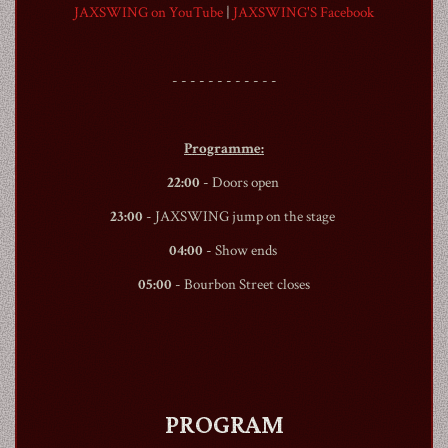
JAXSWING on YouTube
|
JAXSWING'S Facebook
- - - - - - - - - - - -
1990
Programme:
22:00
- Doors open
23:00
- JAXSWING jump on the stage
04:00
- Show ends
05:00
-
Bourbon Street
closes
PROGRAM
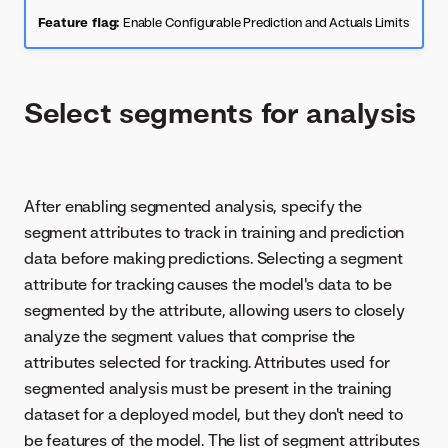
Feature flag:
Enable Configurable Prediction and Actuals Limits
Select segments for analysis
After enabling segmented analysis, specify the
segment attributes to track in training and prediction
data before making predictions. Selecting a segment
attribute for tracking causes the model's data to be
segmented by the attribute, allowing users to closely
analyze the segment values that comprise the
attributes selected for tracking. Attributes used for
segmented analysis must be present in the training
dataset for a deployed model, but they don't need to
be features of the model. The list of segment attributes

_ _ _ _ _

--- TASK DESCRIPTION ---
Write only the number of lines in the data above that include "attributes".

--- RESULT FOR THIS EXERCISE ---
3